##### Records provided #####

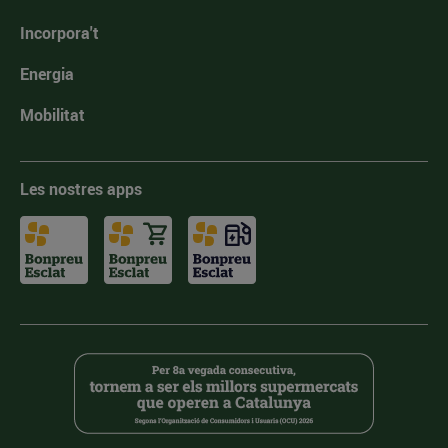
Incorpora't
Energia
Mobilitat
Les nostres apps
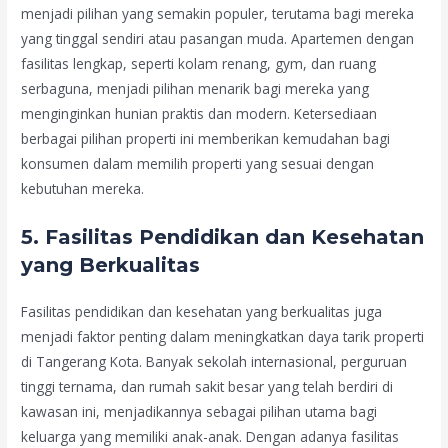
menjadi pilihan yang semakin populer, terutama bagi mereka
yang tinggal sendiri atau pasangan muda. Apartemen dengan
fasilitas lengkap, seperti kolam renang, gym, dan ruang
serbaguna, menjadi pilihan menarik bagi mereka yang
menginginkan hunian praktis dan modern. Ketersediaan
berbagai pilihan properti ini memberikan kemudahan bagi
konsumen dalam memilih properti yang sesuai dengan
kebutuhan mereka.
5.
Fasilitas Pendidikan dan Kesehatan
yang Berkualitas
Fasilitas pendidikan dan kesehatan yang berkualitas juga
menjadi faktor penting dalam meningkatkan daya tarik properti
di Tangerang Kota. Banyak sekolah internasional, perguruan
tinggi ternama, dan rumah sakit besar yang telah berdiri di
kawasan ini, menjadikannya sebagai pilihan utama bagi
keluarga yang memiliki anak-anak. Dengan adanya fasilitas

#####

Return a copy of each line in the records above that has "bagi" in it.

→ Solved exercise
menjadi pilihan yang semakin populer, terutama bagi mereka
serbaguna, menjadi pilihan menarik bagi mereka yang
berbagai pilihan properti ini memberikan kemudahan bagi
kawasan ini, menjadikannya sebagai pilihan utama bagi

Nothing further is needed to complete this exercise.